Le 30 juillet 2026, le président américain Donald Trump annonce un accord historique concernant la bande de Gaza. Cet accord prévoit notamment le désarmement du Hamas, un groupe armé palestinien, ainsi que le retrait progressif des troupes israéliennes de l’enclave. À cette date, Tsahal (l’armée israélienne) occupe près des deux tiers de Gaza, contre un peu plus de la moitié lors du cessez-le-feu d’octobre 2025. L’accord inclut aussi un arrêt des frappes israéliennes en échange d’engagements du Hamas. Cependant, cet accord est rapidement contesté par Israël, qui exprime des désaccords profonds avec les termes proposés par Washington.

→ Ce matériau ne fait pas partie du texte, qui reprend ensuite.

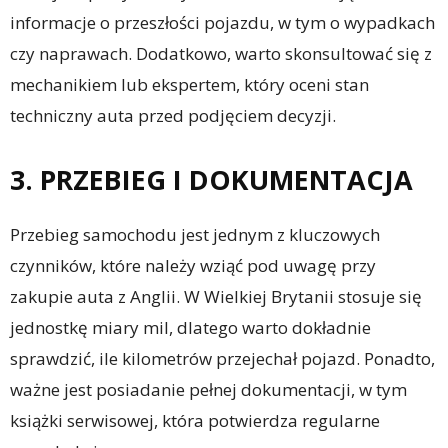
informacje o przeszłości pojazdu, w tym o wypadkach
czy naprawach. Dodatkowo, warto skonsultować się z
mechanikiem lub ekspertem, który oceni stan
techniczny auta przed podjęciem decyzji.
3. PRZEBIEG I DOKUMENTACJA
Przebieg samochodu jest jednym z kluczowych
czynników, które należy wziąć pod uwagę przy
zakupie auta z Anglii. W Wielkiej Brytanii stosuje się
jednostkę miary mil, dlatego warto dokładnie
sprawdzić, ile kilometrów przejechał pojazd. Ponadto,
ważne jest posiadanie pełnej dokumentacji, w tym
książki serwisowej, która potwierdza regularne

Dès le 1er août 2026, soit deux jours après l’annonce de l’accord, Tsahal mène une série de frappes dans la bande de Gaza, faisant 19 morts. Cette action militaire contredit directement les termes de l’accord, qui exige un arrêt total des hostilités. Le même jour, Nikolaï Mladenov, haut représentant pour Gaza du Conseil de la paix, rencontre Benyamin Nétanyahou, Premier ministre israélien, pour lui rappeler que le retrait total des troupes israéliennes ne sera effectif qu’une fois le désarmement du Hamas achevé, comme l’a promis le groupe armé aux médiateurs. Malgré cette clarification, Nétanyahou maintient sa position critique envers le plan américain.
Le 4 août 2026, Nétanyahou publie une vidéo dans laquelle il reconnaît publiquement des divergences avec l’administration Trump. Il explique que les États-Unis estiment pouvoir obtenir le désarmement du Hamas et la démilitarisation de Gaza, une perspective que Israël juge irréaliste. Nétanyahou précise que son gouvernement a reçu un projet d’accord de Washington, qu’il n’a pas accepté, et qu’il a transmis ses propres commentaires en retour. Il réaffirme par ailleurs que Tsahal continuera à agir pour protéger Israël et ses citoyens, en contradiction avec les exigences de l’accord, qui impose un arrêt total des hostilités. Ces tensions révèlent un désaccord de fond entre les deux alliés sur la gestion future de Gaza.
Nétanyahou avait déjà exprimé en janvier 2026 son opposition à certaines propositions américaines pour Gaza. Il avait notamment déclaré qu’aucun soldat turc ni qatari ne serait déployé dans l’enclave, rejetant ainsi l’idée d’une force de stabilisation internationale (ISF) prévue par le plan de paix américain. Cette force aurait pour mission de garantir la sécurité et la reconstruction de Gaza après le conflit. Le Premier ministre israélien semble donc privilégier une solution où Israël conserverait un contrôle sécuritaire sur le territoire, plutôt qu’un déploiement étranger, perçu comme une menace pour sa souveraineté.
Cet épisode illustre les tensions persistantes entre Israël et les États-Unis, deux alliés traditionnels mais dont les visions divergent sur la résolution du conflit israélo-palestinien. Alors que Washington mise sur un accord négocié et une démilitarisation de Gaza, Israël insiste sur sa sécurité et refuse toute ingérence extérieure dans la gestion du territoire. Ces désaccords pourraient compliquer la mise en œuvre du plan de paix, d’autant que le Hamas, bien que signataire de l’accord, reste un acteur clé dont la coopération est indispensable. La situation à Gaza, déjà fragile, pourrait ainsi se tendre davantage si les parties ne parviennent pas à un compromis.